Também neste fim de semana, durante um breve diálogo entre o presidente Lula e o ministro Palocci, sua presença no governo foi requerida como prioridade. Seu afastamento estaria fora de questão, de acordo com interlocutores do presidente. Segundo Lula, a vida íntima de Palocci é algo que só diz respeito a ele e não há sentido em cogitar o seu afastamento do cargo nesta altura dos acontecimentos.
A oposição, no entanto, encontrou nas denúncias do caseiro Francenildo do Santos um ponto fraco onde bater no governo.
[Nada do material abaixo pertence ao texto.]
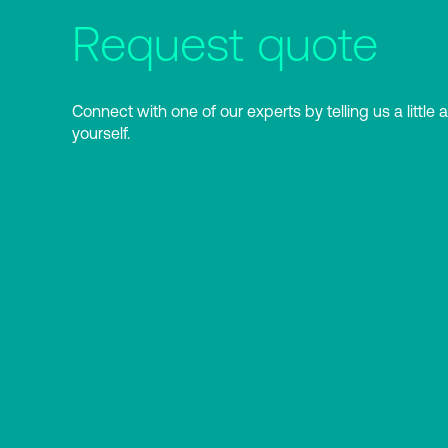
Request quote
Connect with one of our experts by telling us a little 
yourself.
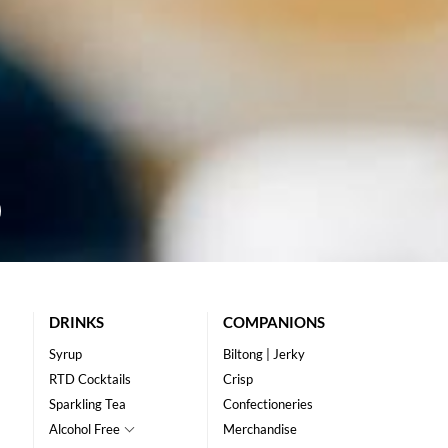
DRINKS
COMPANIONS
Syrup
Biltong | Jerky
RTD Cocktails
Crisp
Sparkling Tea
Confectioneries
Alcohol Free
Merchandise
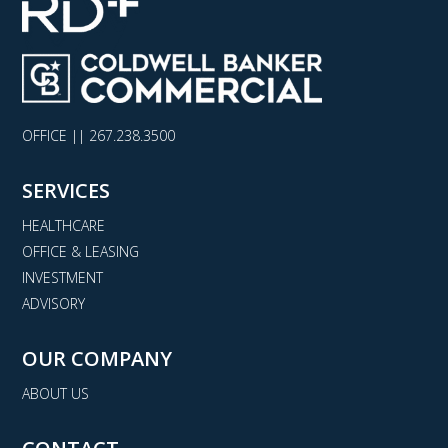
OFFICE ||
267.238.3500
SERVICES
HEALTHCARE
OFFICE & LEASING
INVESTMENT
ADVISORY
OUR COMPANY
ABOUT US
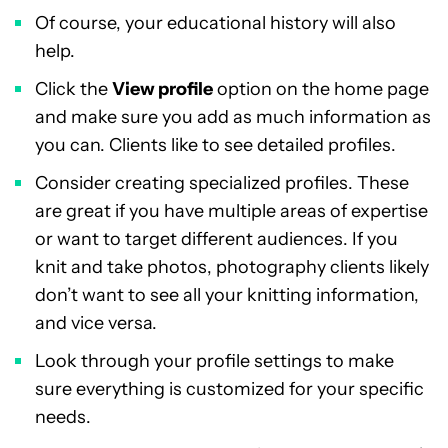
Of course, your educational history will also
help.
Click the
View profile
option on the home page
and make sure you add as much information as
you can. Clients like to see detailed profiles.
Consider creating specialized profiles. These
are great if you have multiple areas of expertise
or want to target different audiences. If you
knit and take photos, photography clients likely
don’t want to see all your knitting information,
and vice versa.
Look through your profile settings to make
sure everything is customized for your specific
needs.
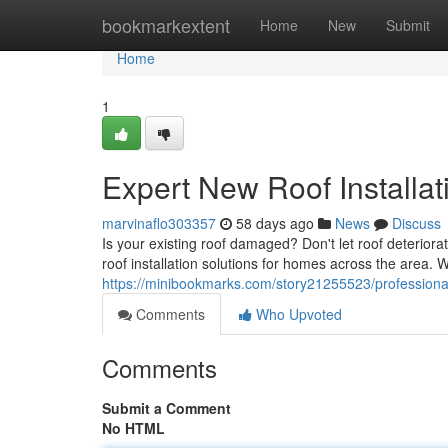
Home
bookmarkextent
Home
New
Submit
Home
1
Expert New Roof Installat
marvinaflo303357
58 days ago
News
Discuss
Is your existing roof damaged? Don't let roof deterior
roof installation solutions for homes across the area. 
https://minibookmarks.com/story21255523/professional-
Comments
Who Upvoted
Comments
Submit a Comment
No HTML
Ao longo desta semana, a tendência é de que a CPI dos Bingos volte à carga e reforce as cobranças em relação à quebra do sigilo bancário do caseiro Francenildo dos Santos Costa. Após ser preso, ele teve os seus extratos bancários vazados da Caixa Econômica Federal, instituição que pende do organograma da pasta de Palocci, para a revista Época.
Nesta segunda-feira, o PPS entrou com uma queixa-crime em que cobra investigações do Ministério Público. Também o advogado de Francenildo, Wlício Chaveiro Nascimento, deverá ingressar com uma ação judicial contra a Caixa Econômica. E na CPI, o PFL e PSDB já estudam requerimentos nos quais pedem explicações ao governo sobre a quebra de sigilo.